List View Security Page
Allow or block specific list views.
Custom Capabilities Page
Some checks in the system are not standard operations (add/edit/delete) — they are named permissions specific to certain features, defined as Capability Type records under Administration > Security > Capability Types.
How it works:
- Define a Capability Type record (for example "View System Reports", or a capability used to tag sensitive records).
- In the Custom Capabilities section on the security profile (or user), add a line granting that capability, optionally scoped to a type or type list.
- Wherever the system — or any customization — checks for that capability, only users who hold it pass through. Unlike standard security lines, there is no wildcard-line logic here: either you hold the capability or you don't.
Custom capability lines also carry optional inputs (two references, two dates, two text fields) that specific features can interpret — for example a reference to a cost center to which the capability applies.
System Reports
The View System Reports flag in the screen header is implemented internally as a built-in capability with code SYSTEMREPORTS. Enabling it on the profile or user automatically grants that capability, and reports tagged as system reports are visible only to users who hold it.
Extra Filters Page
Row-level filters that restrict which records the role sees for each type — by matching a field against something related to the user, or via a free-form criteria expression. Because this is a record-visibility topic it is documented in Record-Level Security.
Action Security Page
Type screens carry actions beyond the standard operations — generation buttons, recalculation tools, entity flows. Each line here targets a type (or type list, or a wildcard) together with an Action ID and a Control Type of either enabled or disabled.

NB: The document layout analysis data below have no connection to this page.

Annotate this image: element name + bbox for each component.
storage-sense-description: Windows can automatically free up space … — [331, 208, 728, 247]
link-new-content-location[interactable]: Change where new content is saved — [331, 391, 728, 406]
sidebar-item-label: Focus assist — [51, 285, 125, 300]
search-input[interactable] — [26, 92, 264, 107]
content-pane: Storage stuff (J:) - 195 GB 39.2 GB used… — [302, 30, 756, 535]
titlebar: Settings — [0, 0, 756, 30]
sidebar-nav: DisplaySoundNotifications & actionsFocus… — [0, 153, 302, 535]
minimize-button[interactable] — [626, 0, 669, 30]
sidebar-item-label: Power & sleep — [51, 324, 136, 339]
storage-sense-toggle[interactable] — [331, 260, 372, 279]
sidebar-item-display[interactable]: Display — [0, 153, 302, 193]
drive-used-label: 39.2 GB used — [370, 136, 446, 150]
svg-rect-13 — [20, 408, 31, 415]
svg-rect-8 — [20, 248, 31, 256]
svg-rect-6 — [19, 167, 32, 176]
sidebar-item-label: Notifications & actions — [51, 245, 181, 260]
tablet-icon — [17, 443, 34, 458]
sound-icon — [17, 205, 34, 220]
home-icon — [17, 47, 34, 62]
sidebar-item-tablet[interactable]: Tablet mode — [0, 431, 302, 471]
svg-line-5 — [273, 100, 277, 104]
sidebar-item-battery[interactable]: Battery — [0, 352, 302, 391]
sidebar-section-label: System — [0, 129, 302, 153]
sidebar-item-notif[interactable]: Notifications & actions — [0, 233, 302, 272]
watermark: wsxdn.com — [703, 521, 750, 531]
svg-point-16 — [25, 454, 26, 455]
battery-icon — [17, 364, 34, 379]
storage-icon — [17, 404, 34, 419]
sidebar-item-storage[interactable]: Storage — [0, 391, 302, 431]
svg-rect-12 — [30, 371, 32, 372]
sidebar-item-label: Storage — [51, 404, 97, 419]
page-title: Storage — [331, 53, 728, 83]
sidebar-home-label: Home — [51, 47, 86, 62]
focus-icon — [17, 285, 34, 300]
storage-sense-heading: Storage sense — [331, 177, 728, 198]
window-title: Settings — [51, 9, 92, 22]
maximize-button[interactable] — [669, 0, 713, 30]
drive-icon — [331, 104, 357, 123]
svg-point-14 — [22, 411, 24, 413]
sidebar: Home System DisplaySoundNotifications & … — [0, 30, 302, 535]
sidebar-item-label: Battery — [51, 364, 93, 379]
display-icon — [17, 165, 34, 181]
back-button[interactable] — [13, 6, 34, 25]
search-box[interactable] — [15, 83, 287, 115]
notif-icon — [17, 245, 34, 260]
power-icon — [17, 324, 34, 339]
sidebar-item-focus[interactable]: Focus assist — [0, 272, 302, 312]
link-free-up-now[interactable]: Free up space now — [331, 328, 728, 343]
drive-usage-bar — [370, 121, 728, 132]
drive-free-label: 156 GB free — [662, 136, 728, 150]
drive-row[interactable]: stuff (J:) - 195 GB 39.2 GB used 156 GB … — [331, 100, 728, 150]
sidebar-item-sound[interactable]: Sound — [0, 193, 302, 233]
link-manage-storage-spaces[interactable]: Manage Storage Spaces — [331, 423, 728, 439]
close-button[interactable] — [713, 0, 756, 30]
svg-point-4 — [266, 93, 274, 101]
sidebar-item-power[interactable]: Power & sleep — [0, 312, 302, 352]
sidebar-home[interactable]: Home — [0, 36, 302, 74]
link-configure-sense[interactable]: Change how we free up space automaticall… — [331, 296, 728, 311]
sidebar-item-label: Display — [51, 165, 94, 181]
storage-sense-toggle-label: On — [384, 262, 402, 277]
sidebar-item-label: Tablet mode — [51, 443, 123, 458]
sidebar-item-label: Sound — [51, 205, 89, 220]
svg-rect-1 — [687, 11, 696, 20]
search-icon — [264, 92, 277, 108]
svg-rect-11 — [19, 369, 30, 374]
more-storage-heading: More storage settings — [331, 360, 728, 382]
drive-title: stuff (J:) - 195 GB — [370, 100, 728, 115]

The resolution logic here is the inverse of standard security lines:
- No matching line → the action is allowed. Actions are open by default.

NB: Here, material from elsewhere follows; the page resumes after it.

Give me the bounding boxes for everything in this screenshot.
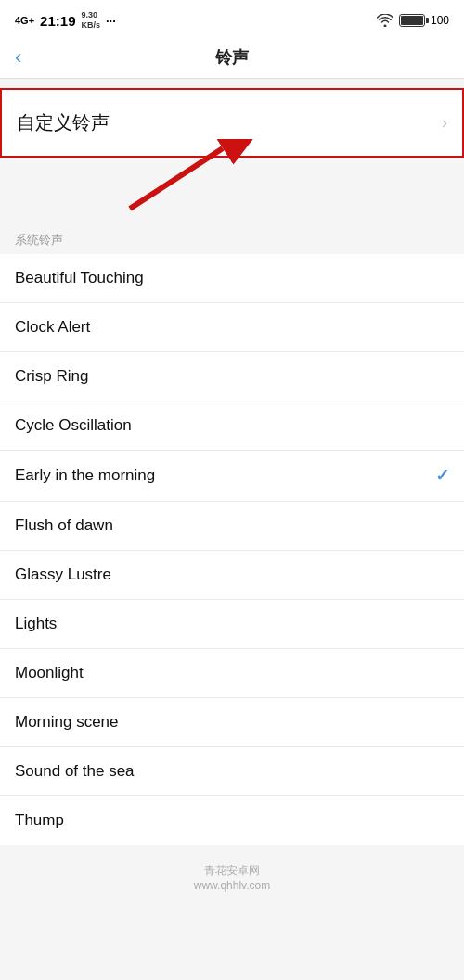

- A matching line allows the action only if its control type is enabled — a disabled line is how you remove an action from a role.
- Action ID
*acts as a wildcard for all actions on the targeted type, and a line that names the action explicitly takes priority over*.
The common pattern therefore is: a line with action * and disabled for a type (locking everything down), plus explicit enabled lines for the few actions the role actually needs.
Header Options on the Main Page
Alongside the tables, the security profile header carries defaults and switches that apply to every user assigned this profile (most are also present on the user record, where the user's value takes priority):
- Sessions and Login: maximum number of concurrent login sessions with an option to auto-logout the oldest session, Allow Login Through Applications Only, and Do Not Use LDAP For Login.
- Reports and Printing: maximum number of reports a user can run simultaneously, Prevent the user from running the same report twice at the same time, Allow PDF Printing Only for reports and/or screen forms, and View System Reports.
- Prevent-Usage Records: allow their use in data entry/editing, and show or hide them in search and list views.
- Default Settings: default menu, default list-view ID, dashboard, the email used with the send-as-email window, maximum records per list page.
- Reprocessing Controls: allow re-saving files, re-issuing accounting effects, re-issuing stock effects, and re-syncing files — four switches (enabled by default) that you can remove from sensitive roles.
- Miscellaneous: do not show system help messages, do not display critical errors, prevent access to sales threads not assigned to the employee, auto-load user shift, access to AI capabilities, prevent access to instant messaging, and notification sounds.
Users Page
The last page is view-only: a list of all users currently assigned this profile, so you can immediately see the scope of any change before saving it.
Changes Take Effect at Next Login
Permission data is loaded with the session. Users typically pick up security profile changes at their next login — keep this in mind during testing.